Start of Data provided
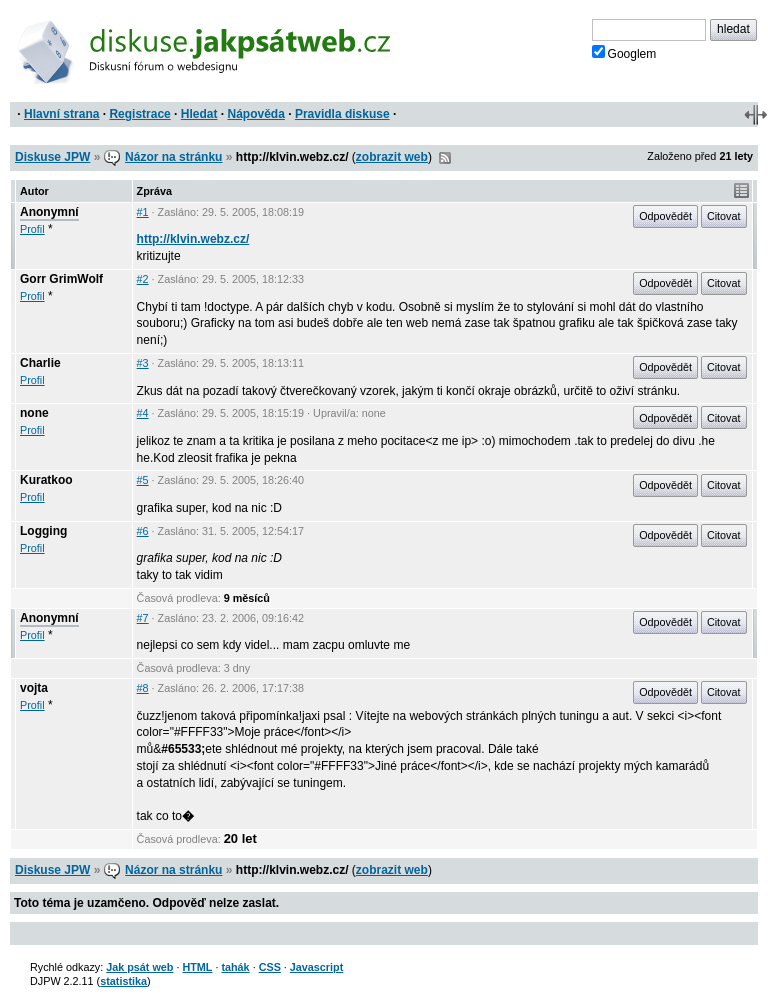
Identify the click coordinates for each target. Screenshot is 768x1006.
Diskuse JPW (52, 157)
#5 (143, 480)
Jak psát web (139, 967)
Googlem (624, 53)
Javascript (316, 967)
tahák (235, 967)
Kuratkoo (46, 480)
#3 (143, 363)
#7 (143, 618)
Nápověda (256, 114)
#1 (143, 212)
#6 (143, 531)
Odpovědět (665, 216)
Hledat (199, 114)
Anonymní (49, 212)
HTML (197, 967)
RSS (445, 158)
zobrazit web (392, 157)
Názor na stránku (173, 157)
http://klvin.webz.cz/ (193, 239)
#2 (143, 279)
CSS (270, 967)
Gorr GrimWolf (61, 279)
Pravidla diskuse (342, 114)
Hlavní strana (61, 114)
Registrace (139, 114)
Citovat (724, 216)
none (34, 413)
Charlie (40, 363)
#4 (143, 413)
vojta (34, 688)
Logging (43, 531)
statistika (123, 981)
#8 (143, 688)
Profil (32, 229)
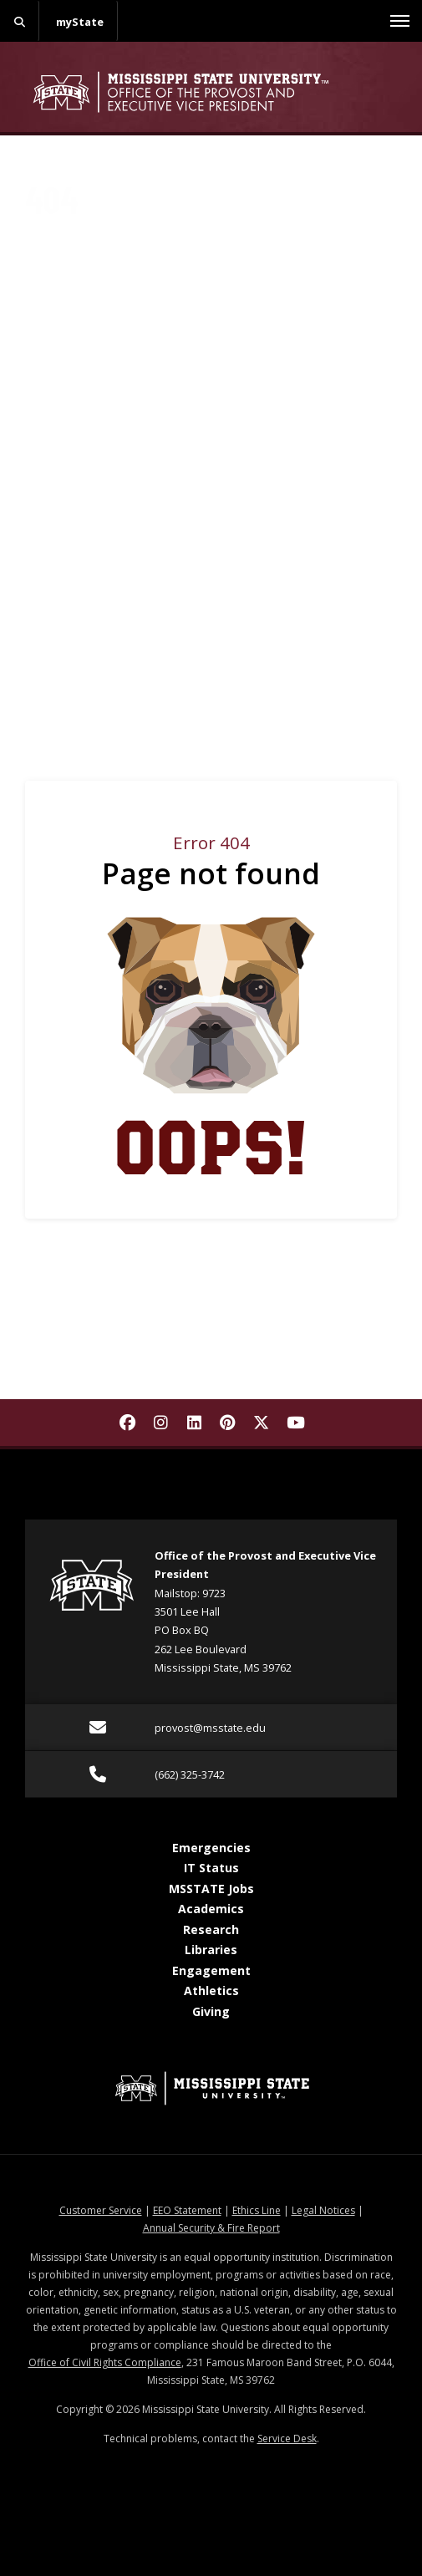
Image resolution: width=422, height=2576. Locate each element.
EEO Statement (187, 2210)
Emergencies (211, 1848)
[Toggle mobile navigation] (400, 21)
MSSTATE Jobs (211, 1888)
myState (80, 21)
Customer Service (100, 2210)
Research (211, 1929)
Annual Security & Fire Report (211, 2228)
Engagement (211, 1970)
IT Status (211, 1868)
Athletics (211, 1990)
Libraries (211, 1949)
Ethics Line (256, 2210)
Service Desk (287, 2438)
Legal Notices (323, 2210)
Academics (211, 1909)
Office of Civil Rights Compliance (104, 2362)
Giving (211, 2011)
End of Data provided
* Work required
Answer with a single number: the count of lines above that contain the string "each".

* Response to this task
2